Introduction

N-terminal pro-B-type natriuretic peptide (NT-proBNP) is produced by ventricular cardiomyocytes in response to volume or pressure overload1. It is an established biomarker for diagnosing and monitoring heart failure2. Natriuretic peptide receptors are present in the central nervous system where they modulate neuronal activity, and are important for normal brain functioning and neuronal recovery after injury3,4. Elevated serum NT-proBNP concentration is associated with impaired recovery and poor prognosis after stroke5, aneurysmal subarachnoid hemorrhage6 and traumatic brain injury7.

Serum NT-proBNP concentration is commonly elevated in cancer patients without overt cardiovascular disease8,9. Biological mechanisms underlying the increased production of NT-proBNP in cancer setting remain poorly understood, but it was demonstrated that greater concentration of NT-proBNP and other biomarkers of myocardial damage are associated with worse prognosis and shorter survival of cancer patients not receiving cardio-toxic chemotherapy10. These findings suggest that subclinical dysfunction of the cardiovascular system is common and has prognostic significance in cancer patients.

The prognosis of malignant gliomas remains dismal with median survival rarely exceeding 12 months despite of multimodal treatment modalities, while other, benign brain tumors, can be cured with gross total surgical resection11. Tumor grade, patient age and functional status, and extent of surgical tumor resection are the most important prognostic indicators for malignant brain tumors12. Two previous studies in primary and metastatic brain tumor patients reported that greater NT-proBNP concentration was associated with greater mass effect and extent of perifocal brain edema13,14. However, the association of NT-proBNP concentration with health status and prognosis of brain tumor patients was not reported.

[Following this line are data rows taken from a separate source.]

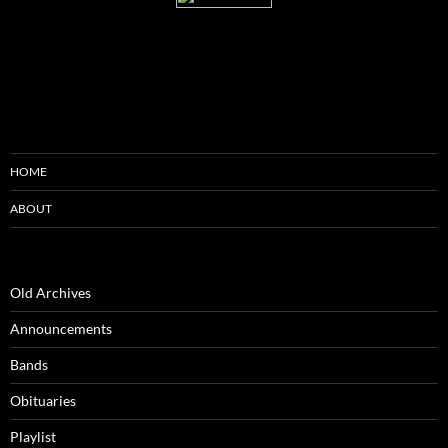
HOME
ABOUT
Old Archives
Announcements
Bands
Obituaries
Playlist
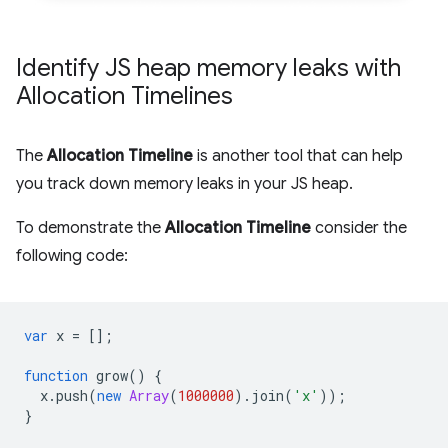
Identify JS heap memory leaks with
Allocation Timelines
The
Allocation Timeline
is another tool that can help
you track down memory leaks in your JS heap.
To demonstrate the
Allocation Timeline
consider the
following code:
var
x
=
[];
function
grow
()
{
x
.
push
(
new
Array
(
1000000
).
join
(
'x'
));
}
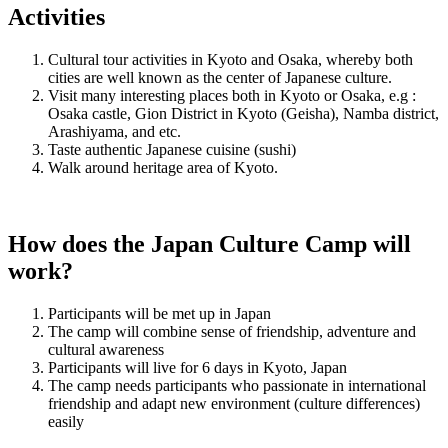
Activities
Cultural tour activities in Kyoto and Osaka, whereby both
cities are well known as the center of Japanese culture.
Visit many interesting places both in Kyoto or Osaka, e.g :
Osaka castle, Gion District in Kyoto (Geisha), Namba district,
Arashiyama, and etc.
Taste authentic Japanese cuisine (sushi)
Walk around heritage area of Kyoto.
How does the Japan Culture Camp will
work?
Participants will be met up in Japan
The camp will combine sense of friendship, adventure and
cultural awareness
Participants will live for 6 days in Kyoto, Japan
The camp needs participants who passionate in international
friendship and adapt new environment (culture differences)
easily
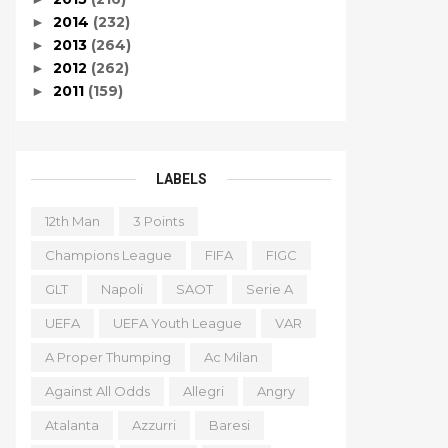
2014
(232)
►
2013
(264)
►
2012
(262)
►
2011
(159)
►
LABELS
12th Man
3 Points
Champions League
FIFA
FIGC
GLT
Napoli
SAOT
Serie A
UEFA
UEFA Youth League
VAR
A Proper Thumping
Ac Milan
Against All Odds
Allegri
Angry
Atalanta
Azzurri
Baresi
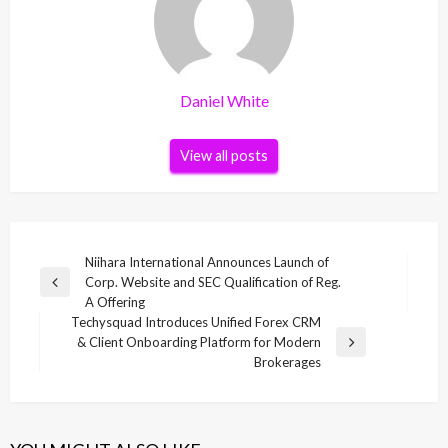
Daniel White
View all posts
Post
Niihara International Announces Launch of
Corp. Website and SEC Qualification of Reg.
navigation
Previous
A Offering
Post
Techysquad Introduces Unified Forex CRM
& Client Onboarding Platform for Modern
Next
Brokerages
Post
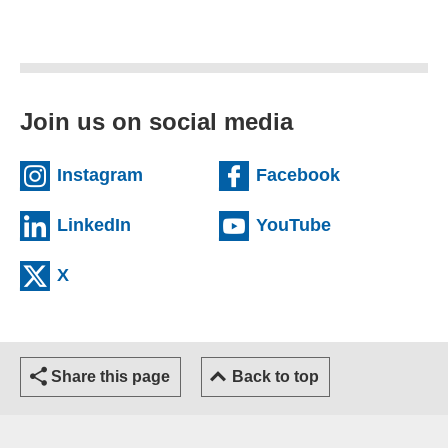
Join us on social media
(external website)
(external we
Instagram
Facebook
(external website)
(external web
LinkedIn
YouTube
(external website)
X
Share this page
Back to top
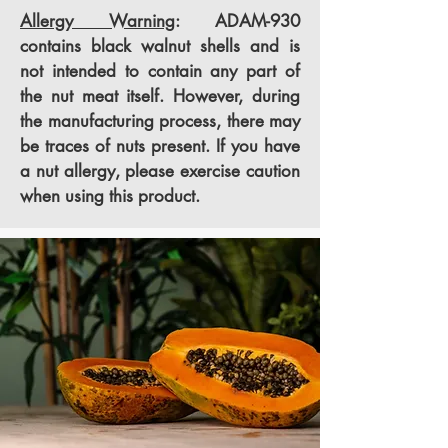
Allergy Warning
: ADAM-930
contains black walnut shells and is
not intended to contain any part of
the nut meat itself. However, during
the manufacturing process, there may
be traces of nuts present. If you have
a nut allergy, please exercise caution
when using this product.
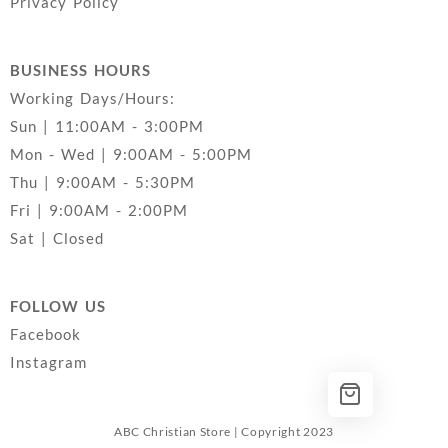
Privacy Policy
BUSINESS HOURS
Working Days/Hours:
Sun | 11:00AM - 3:00PM
Mon - Wed | 9:00AM - 5:00PM
Thu | 9:00AM - 5:30PM
Fri | 9:00AM - 2:00PM
Sat | Closed
FOLLOW US
Facebook
Instagram
ABC Christian Store | Copyright 2023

Surgery is the most important diagnostic and treatment modality of brain tumor patients. Risk stratification for peri-operative complications after elective craniotomy is important for complication prevention, post-operative recovery and long-term prognosis15. Increase of preoperative serum concentration of NT-proBNP is a powerful and independent predictor for postoperative cardiovascular events and mortality in patients undergoing non-cardiac surgery16. However, there are no studies evaluating possible clinical value of pre-operative NT-proBNP assessment for peri-operative risk stratification of patients undergoing elective surgery for brain tumors.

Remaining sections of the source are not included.